American writer and academic (1952–2021)

David Keith Naugle (1952–2021) was an American author and professor. He was considered an expert on the Christian worldview.

==Education==
- Systematic Theology, Th.D. (Dallas Theological Seminary)
- Humanities, Ph.D. (University of Texas at Arlington)

==Career==
Naugle was an associate pastor at Fort Worth Bible Church, Fort Worth, Texas.

He then worked at the University of Texas at Arlington from 1980 to 1988 as an adjunct professor of religion. He continued his pastoral work in Arlington during this time.

Naugle then joined Dallas Baptist University as professor and later head of the philosophy department. He was a supporter of Amyraldism and Neo-Calvinism.

During his time at DBU, he began a weekly lecture series called the “Friday Symposium”. It featured presentations by DBU's faculty, students, and off-campus lecturers on a broad range of topics.

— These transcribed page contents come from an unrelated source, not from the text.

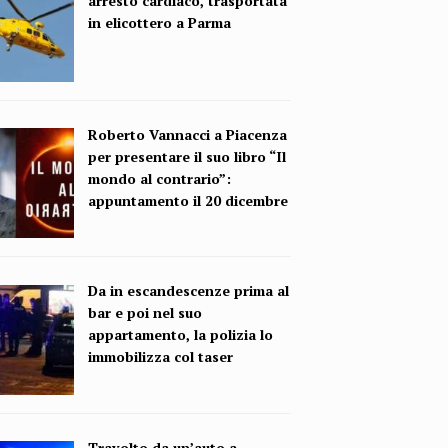
arresto cardiaco, trasportata
in elicottero a Parma
Roberto Vannacci a Piacenza
per presentare il suo libro “Il
mondo al contrario”:
appuntamento il 20 dicembre
Da in escandescenze prima al
bar e poi nel suo
appartamento, la polizia lo
immobilizza col taser
Travolto da un’auto a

He also began the annual “Summer Institute for Christian Scholarship”, a ten-week faculty enrichment program for Dallas Baptist University's professors.

He was the director of the Paideia College Society (formerly the Pew College Society) at DBU. PCS worked with students in the area of Christian humanism and classical liberal education.

==Books==
He authored Worldview: The History of a Concept in 2003 which was selected by Christianity Today as the "Book of the Year" in its theology and ethics category. The Peking University Press has since translated it into Chinese.

Naugle also wrote Reordered Loves, Reordered Lives: Learning the Deep Meaning of Happiness and Philosophy: A Student's Guide.

He co-wrote An Introduction to Christian Worldview: Pursuing God's Perspective In A Pluralistic World with Tawa J. Anderson and W. Michael Clark.

==Personal life==
Naugle was married to Deemie and they had one daughter.

Naugle died on Friday, June 11, 2021.